How Cannabis Can Help Arthritis
While cannabis is classified as a Schedule I drug by the federal government, meaning it’s considered highly addictive with no medical value and research on it is severely restricted — a scientific consensus has nevertheless emerged on its therapeutic value based on a growing body of successful preclinical and clinical trials. To the delight of many, those studies show that cannabis has anti-inflammatory effects that can help arthritis patients live happier, healthier lives.
Consequently, cannabis is gaining popularity as a treatment for arthritis. Cannabis can ease pain and reduce swelling without the potentially life-threatening side effects caused by frequent NSAID or opiate use.
In the summer of 2015, the Canadian Arthritis Society funded a three-year research grant to a Dalhousie University researcher to determine if marijuana can relieve pain or repair arthritic joints. Pain-detecting nerves are filled with cannabinoid receptors, and according to researcher Jason McDougall, cannabinoids control the firing of pain signals from the joint to the brain by sticking themselves to nerve receptors. Another controlled study, conducted by the Royal National Hospital for Rheumatic Disease in the UK, showed that cannabinoids provided statistically significant improvements in pain on movement, pain at rest, and quality of sleep.

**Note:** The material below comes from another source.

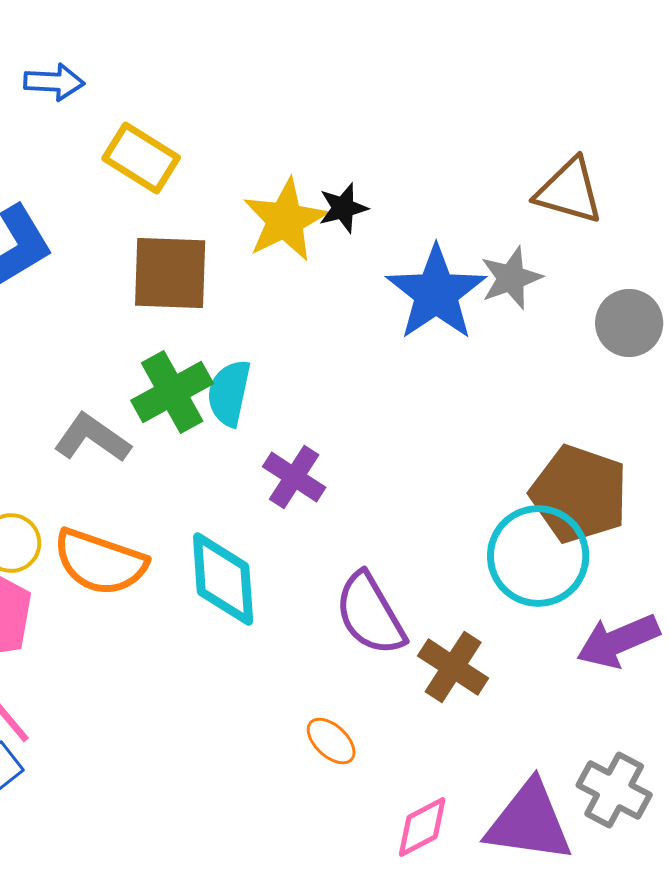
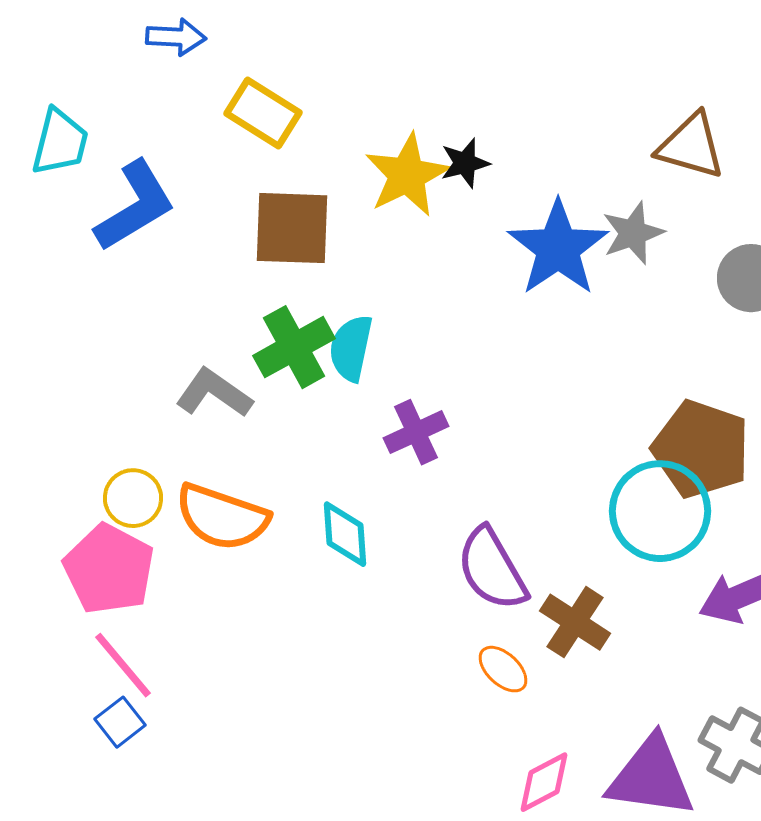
purple cross: (294, 477) -> (416, 432), turned 32
cyan diamond: (223, 579) -> (345, 534), size x0.7
orange ellipse: (331, 741) -> (503, 669), moved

At a time when opiate abuse has reached epidemic proportions, cannabis treatment can be a far less harmful and less addictive way to treat those suffering from chronic pain associated with arthritis. According to Mike Hart, MD, head physician of the Ontario Chapter at Marijuana for Trauma (MFT):
“Cannabis is much more effective and safer long term solution than opioids. The science is clear and demonstrates that cannabis is far safer than opioids. In fact, it’s not even close. Opioids have killed more people than all illegal drugs combined, while cannabis has never killed a single person.”
Not only is cannabis an effective alternative treatment to NSAIDs or opiates, it can help people get off dangerous drugs such as opioids. According to Dr. Hart, “I have literally helped hundreds of patients reduce or eliminate their dependence on opioids.”